Sunday, November 11, 2012, by Drew Hargrove
The Environmental Protection Agency (“EPA”) recently posted a report, documenting an increase in the number of renewable energy projects installed on contaminated land. The report is associated with EPA’s RE-powering America’s Land Initiative, which provides incentives for renewable energy on contaminated land, such as landfills, mines, Brownfields, and Superfund sites. The report states:
While the proportion of renewable energy projects on contaminated lands is relatively small, RE-Powering is seeing a market trend, showing that this land development strategy is gaining momentum.
When the RE-Powering initiative began in 2008, there were only sixteen renewable energy projects on contaminated land—now, there are sixty. The report indicates that twenty-four of the sites are privately owned. A vast majority of the projects (forty-nine) are solar energy projects.
Contaminated lands seem to have tremendous potential as sites for renewable energy projects.

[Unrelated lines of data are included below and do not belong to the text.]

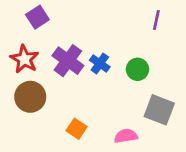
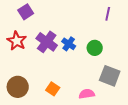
brown circle: (30, 97) -> (18, 87), moved

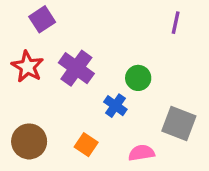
blue cross: (69, 44) -> (115, 106), moved
green circle: (95, 48) -> (138, 78), moved

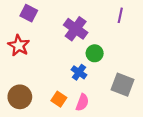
purple square: (42, 19) -> (29, 13), turned -30
purple cross: (76, 68) -> (76, 29), moved
pink semicircle: (141, 153) -> (82, 102), moved, turned 120

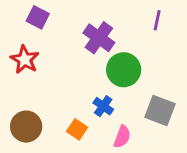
green circle: (95, 53) -> (124, 70), size x1.5
blue cross: (79, 72) -> (103, 106), moved
pink semicircle: (82, 102) -> (122, 137), moved

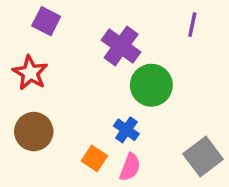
gray square: (160, 111) -> (203, 157), moved, turned 32
brown circle: (26, 127) -> (34, 132), moved
pink semicircle: (122, 137) -> (130, 167), moved

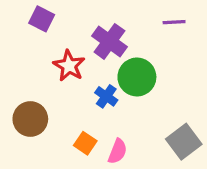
purple line: (192, 25) -> (174, 22), turned 75
red star: (30, 73) -> (69, 66), moved
blue cross: (126, 130) -> (106, 96), moved

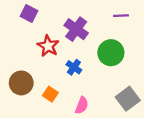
green circle: (137, 77) -> (111, 53), moved
orange square: (85, 143) -> (50, 94), moved

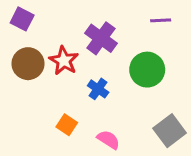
purple square: (29, 13) -> (22, 19), moved
brown circle: (21, 83) -> (28, 64), moved
pink semicircle: (82, 105) -> (108, 140), turned -78

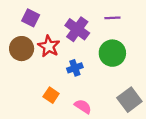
purple square: (22, 19) -> (31, 18), moved
purple line: (161, 20) -> (112, 18), moved
blue cross: (98, 89) -> (75, 68), turned 35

EPA estimated that there are almost fifteen million acres of contaminated land that could be used for approximately 490,000 renewable energy sites. In furthering its RE-Powering initiative, EPA has provided a Google Earth interactive map that shows the location of contaminated areas provides supplemental information for each contaminated site. There are both state and federal incentives for such projects. Information on North Carolina’s incentives can be found here. However, according to EPA’s recent report, there are no renewable energy projects on contaminated land in North Carolina.
Are contaminated sites the answer to land use issues associated with large renewable energy projects? It would seem that there would be fewer competing interests if the land has little value for other uses. In fact, a recent court case illustrates how valuable contaminated lands may be to large renewable energy projects. In Western Watersheds Project v. Salazar, a federal court dismissed a challenge to the Bureau of Land Management’s approval of a $2.1 billion solar energy project being constructed in the Mojave Desert. Plaintiff’s brought suit under several environmental laws, including the Endangered Species Act. Plaintiff claimed, among other things, that the agency failed to determine and weigh the solar project’s impact on desert tortoises, a threatened species in the area. While the court’s decision signaled a “win” for the solar project, the case illustrates the range of obstacles that large renewable energy projects face. For example, the owner of the solar project, BrightSource Energy, spent over $56 million to protect the desert tortoise.
While the Endangered Species Act is not a land use law, it certainly has land use implications, which are often controversial. But, what makes Salazar interesting, in light of the EPA’s recent report, is that land in the desert, at least historically, has been viewed as having little “value.” But, the growing interest in the desert as a valuable ecosystem creates an inherent conflict amongst environmental interests—in Salazar, the solar project indirectly helps the tortoise by reducing greenhouse gases, yet destroys its habitat at the same time.
Another example of the internal conflict between wildlife interests and renewable energy interests can be found here in North Carolina. In North Carolina, wind projects have faced stiff opposition, stemming from concern over potential bird collisions. Regarding the Pantego Wind Energy project in eastern North Carolina, some are particularly concerned with the projects impact on bald eagles. Recently, a new wind farm project was approved, but it is unclear whether this new project will succeed where others have failed.
Contaminated land offers great value as a site for renewable energy. But even contaminated land may be subject to competing wildlife protection interests.